From my drafts folder, unfinished in the winter of 2021, hopefully finished 12/12/22. Facebook isn't cool anymore, but it’s as hard to quit as my Newport 100s habit.
I stopped to think about it: I’m 35, and I joined Facebook as a student of UMASS Boston in 2005. 17 years ago I was 19, now I’m 35. My entire adult life is chronicled on Facebook. Ups, Downs… photos of festivals, dogs, ex girlfriends, beers, and parties, and everything I shouldn't have put on there. the Facebook memories make me cringe, and remind me that i did actually say and do fun interesting things occasionally when I wasn't being the lord of mentally ill, polysubstance abusing, self absorbed millennial cringe.

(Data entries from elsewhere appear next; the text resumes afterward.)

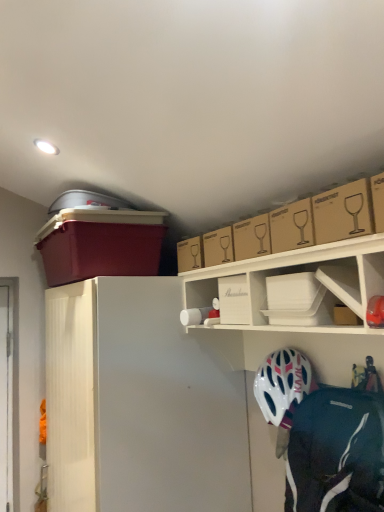 Identify the location of brown cardboard box at upper center, which ranks as the third box in right-to-left order. The image size is (384, 512). (218, 247).

From the picture: How much space does white plastic container at upper center, the 2th box in the front-to-back sequence, occupy vertically?

It is 4.95 inches.

Describe the element at coordinates (6, 398) in the screenshot. I see `transparent plastic screen door at left` at that location.

The width and height of the screenshot is (384, 512). Describe the element at coordinates (324, 435) in the screenshot. I see `white matte helmet at lower right` at that location.

You are a GUI agent. You are given a task and a screenshot of the screen. Output one action in this format:
    pyautogui.click(x=<x>, y=<y>)
    Task: Click on the white matte helmet at lower right
    
    Given the screenshot: What is the action you would take?
    pyautogui.click(x=324, y=435)

The image size is (384, 512). What do you see at coordinates (296, 272) in the screenshot?
I see `white matte shelf at upper center` at bounding box center [296, 272].

Where is `white matte shelf at upper center`? The width and height of the screenshot is (384, 512). white matte shelf at upper center is located at coordinates (296, 272).

The width and height of the screenshot is (384, 512). I want to click on brown cardboard box at upper center, the 2th box from the back, so click(x=218, y=247).

Is there a large distance between transparent plastic screen door at left and brown cardboard box at upper right, which ranks as the 1th box in front-to-back order?

transparent plastic screen door at left is far away from brown cardboard box at upper right, which ranks as the 1th box in front-to-back order.

Considering the relative sizes of transparent plastic screen door at left and brown cardboard box at upper right, marked as the 4th box in a back-to-front arrangement, in the image provided, is transparent plastic screen door at left wider than brown cardboard box at upper right, marked as the 4th box in a back-to-front arrangement,?

No.

Can you confirm if transparent plastic screen door at left is positioned to the left of brown cardboard box at upper right, which ranks as the 1th box in front-to-back order?

Yes, transparent plastic screen door at left is to the left of brown cardboard box at upper right, which ranks as the 1th box in front-to-back order.

How much distance is there between transparent plastic screen door at left and brown cardboard box at upper right, which ranks as the 1th box in front-to-back order?

They are 6.02 feet apart.

Is white matte helmet at lower right aimed at white matte shelf at upper center?

No, white matte helmet at lower right is not oriented towards white matte shelf at upper center.

Is white matte helmet at lower right beside white matte shelf at upper center?

white matte helmet at lower right and white matte shelf at upper center are clearly separated.

Considering the relative sizes of white matte helmet at lower right and white matte shelf at upper center in the image provided, is white matte helmet at lower right smaller than white matte shelf at upper center?

No, white matte helmet at lower right is not smaller than white matte shelf at upper center.

Locate an element on the screen. Image resolution: width=384 pixels, height=512 pixels. shelf lying on the left of white matte helmet at lower right is located at coordinates (296, 272).

Is brown cardboard box at upper center, which ranks as the third box in right-to-left order, oriented away from white matte refrigerator at left?

No.

Does brown cardboard box at upper center, the 2th box from the back, appear on the left side of white matte refrigerator at left?

Incorrect, brown cardboard box at upper center, the 2th box from the back, is not on the left side of white matte refrigerator at left.

Is white matte refrigerator at left completely or partially inside brown cardboard box at upper center, the 2th box from the back?

No, white matte refrigerator at left is not inside brown cardboard box at upper center, the 2th box from the back.

Does brown cardboard box at upper center, arranged as the third box when viewed from the front, touch white matte refrigerator at left?

No, brown cardboard box at upper center, arranged as the third box when viewed from the front, is not in contact with white matte refrigerator at left.

Which object is positioned more to the left, brown cardboard box at upper right, which is counted as the 1th box, starting from the right, or white matte helmet at lower right?

Positioned to the left is white matte helmet at lower right.

Is brown cardboard box at upper right, which is counted as the 1th box, starting from the right, directly adjacent to white matte helmet at lower right?

No, brown cardboard box at upper right, which is counted as the 1th box, starting from the right, is not in contact with white matte helmet at lower right.

Is brown cardboard box at upper right, which ranks as the 1th box in front-to-back order, positioned with its back to white matte helmet at lower right?

That's not correct — brown cardboard box at upper right, which ranks as the 1th box in front-to-back order, is not looking away from white matte helmet at lower right.

Is brown cardboard box at upper right, marked as the 4th box in a back-to-front arrangement, surrounding white matte helmet at lower right?

That's incorrect, white matte helmet at lower right is not inside brown cardboard box at upper right, marked as the 4th box in a back-to-front arrangement.

From the image's perspective, does white matte refrigerator at left appear higher than white matte shelf at upper center?

No, from the image's perspective, white matte refrigerator at left is not above white matte shelf at upper center.

Is white matte refrigerator at left spatially inside white matte shelf at upper center, or outside of it?

white matte refrigerator at left lies outside white matte shelf at upper center.

What's the angular difference between white matte refrigerator at left and white matte shelf at upper center's facing directions?

There is a 0.00483-degree angle between the facing directions of white matte refrigerator at left and white matte shelf at upper center.

How distant is white matte refrigerator at left from white matte shelf at upper center?

A distance of 45.33 centimeters exists between white matte refrigerator at left and white matte shelf at upper center.

Is brown cardboard box at upper right closer to the viewer compared to white plastic container at upper center, the 2th box in the front-to-back sequence?

Yes, brown cardboard box at upper right is closer to the camera.

Which point is more forward, [338,237] or [307,287]?

Point [338,237]

Does brown cardboard box at upper right have a larger size compared to white plastic container at upper center, marked as the 3th box in a back-to-front arrangement?

Indeed, brown cardboard box at upper right has a larger size compared to white plastic container at upper center, marked as the 3th box in a back-to-front arrangement.

Does brown cardboard box at upper right turn towards white plastic container at upper center, placed as the second box when sorted from right to left?

No, brown cardboard box at upper right is not aimed at white plastic container at upper center, placed as the second box when sorted from right to left.

The image size is (384, 512). What are the coordinates of `cardboard box in front of the white plastic container at upper center, positioned as the third box in left-to-right order` in the screenshot? It's located at 343,212.

Based on their sizes in the image, would you say white plastic container at upper center, placed as the second box when sorted from right to left, is bigger or smaller than brown cardboard box at upper right?

white plastic container at upper center, placed as the second box when sorted from right to left, is smaller than brown cardboard box at upper right.

Which object is positioned more to the right, white plastic container at upper center, positioned as the third box in left-to-right order, or brown cardboard box at upper right?

brown cardboard box at upper right is more to the right.

Could you tell me if white plastic container at upper center, placed as the second box when sorted from right to left, is turned towards brown cardboard box at upper right?

No.

Locate an element on the screen. box that is the 4th one when counting forward from the transparent plastic screen door at left is located at coordinates (378, 201).

Identify the location of mountain biker below the white matte shelf at upper center (from the image's perspective). The height and width of the screenshot is (512, 384). (324, 435).

Estimate the real-world distances between objects in this image. Which object is closer to matte plastic storage bin at upper left, which is the 1th box in back-to-front order, brown cardboard box at upper right, which ranks as the 1th box in front-to-back order, or white matte helmet at lower right?

white matte helmet at lower right.

Based on their spatial positions, is white matte shelf at upper center or matte plastic storage bin at upper left, which is the 1th box in back-to-front order, further from brown cardboard box at upper right, which ranks as the 1th box in front-to-back order?

Among the two, matte plastic storage bin at upper left, which is the 1th box in back-to-front order, is located further to brown cardboard box at upper right, which ranks as the 1th box in front-to-back order.

Which object lies further to the anchor point white matte helmet at lower right, white matte shelf at upper center or white matte refrigerator at left?

white matte refrigerator at left.

When comparing their distances from white matte shelf at upper center, does white matte helmet at lower right or matte plastic storage bin at upper left, which is the 1th box in back-to-front order, seem closer?

white matte helmet at lower right is positioned closer to the anchor white matte shelf at upper center.

Looking at this image, from the image, which object appears to be farther from transparent plastic screen door at left, white matte helmet at lower right or white matte refrigerator at left?

Based on the image, white matte helmet at lower right appears to be further to transparent plastic screen door at left.

When comparing their distances from transparent plastic screen door at left, does brown cardboard box at upper right, which is counted as the 1th box, starting from the right, or white matte helmet at lower right seem further?

Among the two, brown cardboard box at upper right, which is counted as the 1th box, starting from the right, is located further to transparent plastic screen door at left.

Considering their positions, is brown cardboard box at upper right, the 4th box from the left, positioned closer to brown cardboard box at upper center, which ranks as the second box in left-to-right order, than white matte shelf at upper center?

white matte shelf at upper center is positioned closer to the anchor brown cardboard box at upper center, which ranks as the second box in left-to-right order.

Looking at this image, estimate the real-world distances between objects in this image. Which object is closer to white matte helmet at lower right, white matte shelf at upper center or transparent plastic screen door at left?

white matte shelf at upper center is closer to white matte helmet at lower right.

Locate an element on the screen. The height and width of the screenshot is (512, 384). shelf between brown cardboard box at upper right, which ranks as the 1th box in front-to-back order, and white matte helmet at lower right, along the z-axis is located at coordinates (296, 272).

In order to click on cardboard box positioned between white matte shelf at upper center and brown cardboard box at upper center, which ranks as the third box in right-to-left order, from near to far in this screenshot , I will do `click(343, 212)`.

Find the location of a particular element. wide between matte plastic storage bin at upper left, which is the 4th box from front to back, and transparent plastic screen door at left vertically is located at coordinates (138, 404).

Where is `mountain biker between transparent plastic screen door at left and brown cardboard box at upper right, which ranks as the 1th box in front-to-back order, from left to right`? The width and height of the screenshot is (384, 512). mountain biker between transparent plastic screen door at left and brown cardboard box at upper right, which ranks as the 1th box in front-to-back order, from left to right is located at coordinates (324, 435).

I have a terrible habit of oversharing, oversharing on social media is a precursor to oversharing on a blog. I used to get really down on myself, comparing my life with the successful people i know who have money, jobs, homes, kids, significant others…etc.. my former, longest tenured AA sponsor Michael Guccione used to say “hey man, that's just people’s highlight reel”, he said “hey man” before a lot of the gems he dispensed to me and it made them 100x better.
Fuck a highlight reel. I want to be the entire existence, chronicled in public as a kind of ridiculous performance art. I’m a lot of things: an exhibitionist, poor, creative, resilient , musical, intelligent, marginalized, mentally ill, an addict, the proletariat, a writer, self centered, self aware, and pretentious. i intend to be all of those things, because it isn’t like i have any choice or idea of how to be anything else. Sure, i can look at succesful normal people have the token american dream going on, and i can fuck myself all up about it, but heres the thing: i can do things that they cant do and i know things that they don’t know. I’m an individual…if it’s too much allow me to give you a tutorial on the unfollowing of things that upset you.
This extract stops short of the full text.